Dakara comments on How can we prevent AGI value drift?

Dakara 24 Nov 2024 8:12 UTC
3 points
0
What’s most worrying is the fact that in your post If we solve alignment, do we die anyway? you mentioned your worries about multipolar scenarios. However, I am not sure we’d be much better off in a unipolar scenario, though. If there is one group of people controlling AGI, then it might be actually even harder to make them give it up. They’d have a large amount of power and no real threat to it (no multipolar AGIs threatening to launch an attack).

However, I am not well-versed in literature on this topic, so if there is any plan for how we can safeguard ourself in such a scenario (unipolar AGI control), then I’d be very very happy to learn about it.
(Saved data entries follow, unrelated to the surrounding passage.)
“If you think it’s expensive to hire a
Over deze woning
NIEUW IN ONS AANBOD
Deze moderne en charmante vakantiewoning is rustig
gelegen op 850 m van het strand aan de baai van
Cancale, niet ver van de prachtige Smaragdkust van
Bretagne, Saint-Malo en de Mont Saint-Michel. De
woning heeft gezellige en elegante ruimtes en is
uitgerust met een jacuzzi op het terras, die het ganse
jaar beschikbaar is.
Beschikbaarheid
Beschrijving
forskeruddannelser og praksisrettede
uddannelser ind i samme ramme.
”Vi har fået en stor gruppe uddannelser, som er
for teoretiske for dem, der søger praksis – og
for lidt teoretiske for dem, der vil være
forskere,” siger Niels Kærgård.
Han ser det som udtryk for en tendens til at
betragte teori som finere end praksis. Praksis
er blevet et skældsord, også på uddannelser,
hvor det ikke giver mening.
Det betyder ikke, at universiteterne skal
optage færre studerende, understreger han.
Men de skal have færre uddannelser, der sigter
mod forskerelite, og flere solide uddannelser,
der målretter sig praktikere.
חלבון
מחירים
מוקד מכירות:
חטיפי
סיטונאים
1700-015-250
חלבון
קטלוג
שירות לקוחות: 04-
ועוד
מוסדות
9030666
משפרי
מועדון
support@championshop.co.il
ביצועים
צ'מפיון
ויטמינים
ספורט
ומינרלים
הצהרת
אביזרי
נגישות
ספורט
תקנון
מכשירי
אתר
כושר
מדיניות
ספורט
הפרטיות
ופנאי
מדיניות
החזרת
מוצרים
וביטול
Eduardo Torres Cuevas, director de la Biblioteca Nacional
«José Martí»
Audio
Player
- Seth Herd 26 Nov 2024 4:16 UTC
  4 points
  2
  Parent
  I think that’s a pretty reasonable worry. And a lot of people share it. Here’s my brief take.
  Fear of centralized power vs. fear of misaligned AGI: Vitalik Buterin on 80,000 Hours
  I’m less worried about that because it seems like one questionable group with tons of power is way better than a bunch of questionable groups with tons of power—if the offense-defense balance tilts toward offense, which I think it does. The more groups, the more chance that someone uses it for ill.
  Here’s one update on my thinking: mutually assured destruction will still work for most of the world. ICBMs with nuclear payloads will be obsoleted at some point, but AGIs will also likely be told to find even better/worse ways to destroy stuff. So possibly everyone with an AGI will go ahead and hold the whole earth hostage, just so whoever starts a war doesn’t get to keep any of their stuff they were keeping on the planet. That makes the incentive to get off planet and possibly keep going.
  It’s really hard to see how this stuff plays out, but I suspect it will be obvious what the constraints and incentives and distribution of psychologies was in retrospect. So I appreciate your help in thinking through it. We don’t have answers yet, but they may be out there.
  I don’t think it would be much harder for a group to give it up if they were the only ones who had it. And maybe there’s not much difference between a full renunciation of control and just saying “oh fine, I’m tired of running the world, do whatever it seems like everybody wants but check major changes with me in case I decide to throw my weight around instead of hanging out in the land of infinite fun”.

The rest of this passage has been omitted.